À une autre époque, j’ai déjà eu 10 ans. Je lisais alors des Bob Morane du romancier belge Henri Vernes, juste avant de tomber dans les polars d’Agatha Christie.

L’autre jour, une libraire m’a dit que les enfants aiment encore le mystère. L’ancien enfant en moi voulait savoir dans quelle mesure. Elle m’a pointé la collection Noire de la courte échelle. En feuilletant Un festin pour les chiens de François Gravel, ancien professeur d’économie métamorphosé en écrivain, j’ai été séduit par les photos d’archives anciennes qui donnent des frissons d’horreur. Je suis reparti avec ce roman classé pour les 11 ans et +.
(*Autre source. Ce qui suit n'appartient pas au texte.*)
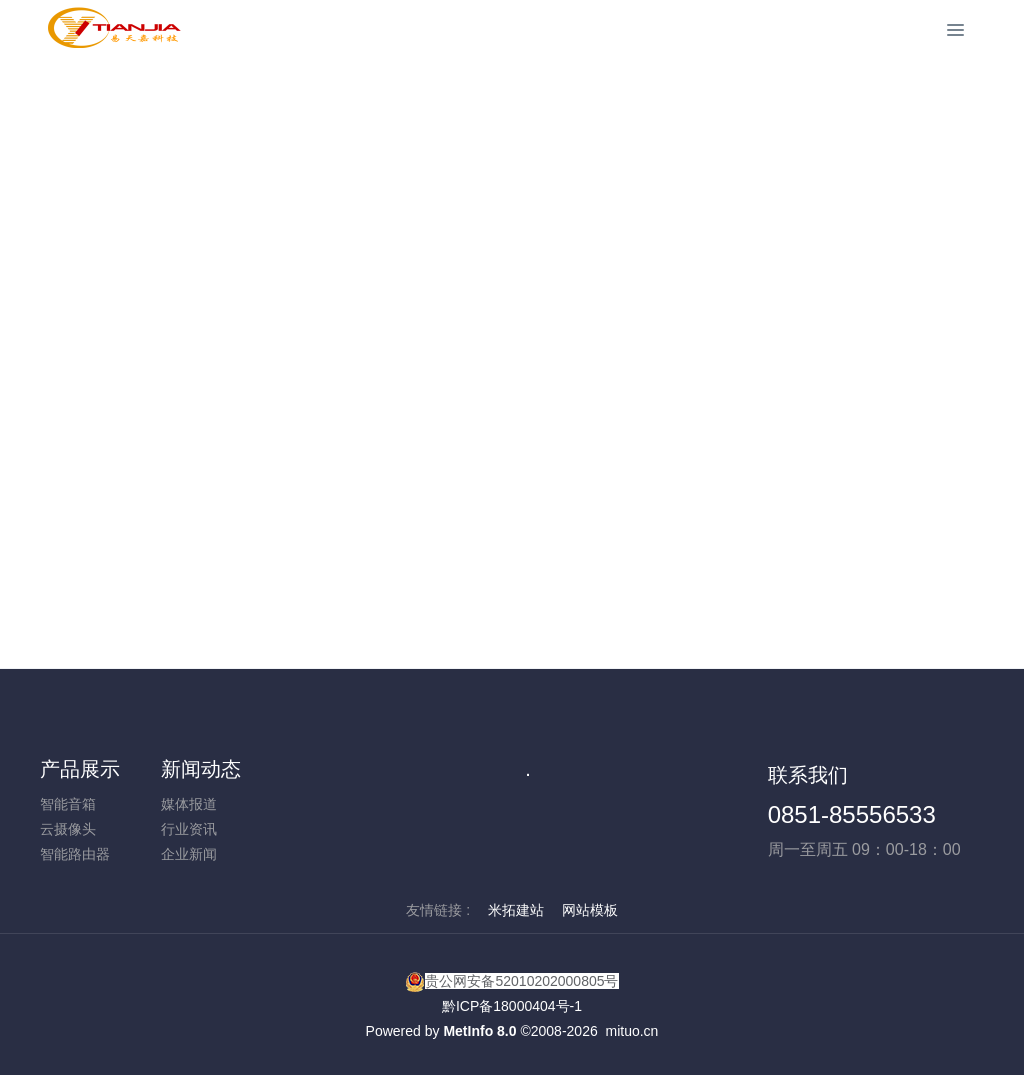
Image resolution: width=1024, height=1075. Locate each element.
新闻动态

Le soir venu, j’ai lu d’une traite Un festin pour les chiens. Martin, 13 ans, orphelin, parvient à dissocier son esprit de son corps. Docteur Thomas, le médecin rattaché à l’institution, en parle à un mystérieux bourgeois qui adopte l’adolescent pour qu’il répète à nouveau cette séparation corps-esprit. Quel but est le but visé le vieil Asmodius qui tient prisonnier ce jeune pourvu de ce don ?

L’enfant en moi épris d’intrigues et d’histoires a apprécié grandement cette lecture, autant bonne pour les jeunes que pour les grandes personnes.

Extrait :

« Il m’a fixé dans les yeux en me disant des mots d’une voix sifflante, et je me suis senti hypnotisé par le regard d’un serpent. Son rire n’avait rien de rassurant et les longs silences qui suivaient l’étaient encore moins. »

 

 

 

 

 


dimanche 7 juillet 2024

J'ai tué le soldat Ryan de Françoise Cliche

 

De prime abord, j’ai été surpris et amusé par le titre J’ai tué le soldat Ryan, soit le contrepied à Il faut sauver le soldat Ryan de Steven Spielberg. D’emblée, je me suis dit que Françoise Cliche était dotée d’humour et d’un esprit fin, ce qui est le cas. Son roman précédent s’intitulait Cimetière avec vue. Plus mordant que ça, je meurs.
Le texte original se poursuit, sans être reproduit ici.